If mining were to take place, the team says nematode worms would be at risk of extinction. "Local extinction of species with a narrow geographic distribution will likely be instantaneous following mining operations, depending on the size of the area affected," she said.
"The strongest impacts of deep-sea mining activities on nematode communities are predicted from 1.) the direct removal of the upper ~10 cm [3.9 inches] of sediment, which contains the majority of the assemblage 2.) blanketing of extensive areas by sediment that has been stirred up by the mining vehicle operations and 3.) sediment compaction due to the weight of the nodule collector. All three will result in either immediate mortality, increased stress, displacement and overall perturbations to communities that have been stable for potentially hundreds of thousands of years."

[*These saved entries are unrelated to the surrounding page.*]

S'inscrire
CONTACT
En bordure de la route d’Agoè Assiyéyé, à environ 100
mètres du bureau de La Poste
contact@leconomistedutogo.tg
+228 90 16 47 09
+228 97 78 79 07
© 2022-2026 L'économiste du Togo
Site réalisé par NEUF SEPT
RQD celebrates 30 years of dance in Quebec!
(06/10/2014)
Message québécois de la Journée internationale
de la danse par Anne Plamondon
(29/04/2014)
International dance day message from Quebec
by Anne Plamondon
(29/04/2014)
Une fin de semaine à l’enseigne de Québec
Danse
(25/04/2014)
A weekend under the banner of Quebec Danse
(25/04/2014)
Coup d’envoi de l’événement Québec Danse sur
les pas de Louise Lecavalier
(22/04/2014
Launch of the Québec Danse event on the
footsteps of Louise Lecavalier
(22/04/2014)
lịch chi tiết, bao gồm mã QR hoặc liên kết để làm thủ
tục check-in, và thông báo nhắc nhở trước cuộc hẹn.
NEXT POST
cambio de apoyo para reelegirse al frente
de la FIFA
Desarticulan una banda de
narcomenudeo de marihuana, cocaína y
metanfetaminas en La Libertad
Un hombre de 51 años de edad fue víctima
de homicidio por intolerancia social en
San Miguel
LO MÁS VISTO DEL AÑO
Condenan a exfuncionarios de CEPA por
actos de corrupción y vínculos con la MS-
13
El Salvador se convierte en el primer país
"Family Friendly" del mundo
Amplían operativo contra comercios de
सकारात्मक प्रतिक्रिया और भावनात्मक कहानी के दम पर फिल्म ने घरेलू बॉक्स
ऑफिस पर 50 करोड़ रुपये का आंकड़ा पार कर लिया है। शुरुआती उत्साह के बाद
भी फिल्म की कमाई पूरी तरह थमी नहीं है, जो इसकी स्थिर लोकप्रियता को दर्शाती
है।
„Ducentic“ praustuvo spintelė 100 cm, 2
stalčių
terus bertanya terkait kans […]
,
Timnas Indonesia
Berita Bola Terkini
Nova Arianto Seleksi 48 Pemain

Nematode worms are hugely important to the food web in the CCFZ, providing high quality food for larger animals in an area that is largely nutrient poor. What impact mining the CCFZ could have is hard to predict, she said, as it is one of the least explored ecosystems on the planet.
"What we can confidently say is that the local extinction of nematodes will bring about an overall reduction of biodiversity which will not be confined to just the nematodes but also to larger organisms as these biological components are interlinked."
Terrestrial sources for rare earth metals have not yet been exhausted, but they are becoming rarer and requiring deeper and more numerous mines. This, Macheriotou says, comes with severe environmental and socio-economic impacts. Asked whether mining the CCFZ should go ahead, she said the desire to keep pristine ecosystems intact is set against the realities of the industry.
"[I] cannot turn a blind eye to the insufferable working conditions imposed on mine workers across the globe, nor the environmental destruction these operations are causing," she said. "We are at a moment now where industrial interest and scientific concern are involved in a conversation, something which has never happened before. It is an unprecedented opportunity to define 'best practices' and to set up monitoring frameworks that will ensure the longevity of these deep-sea ecosystems; in this way, deep-sea mining may offer an alternative that is free of human cost, and thus worthy of consideration."
The team is now continuing its work assessing the impact of mining at the CCFZ. Now they have collected data, they hope to identify how it will be disturbed and recover from any activities.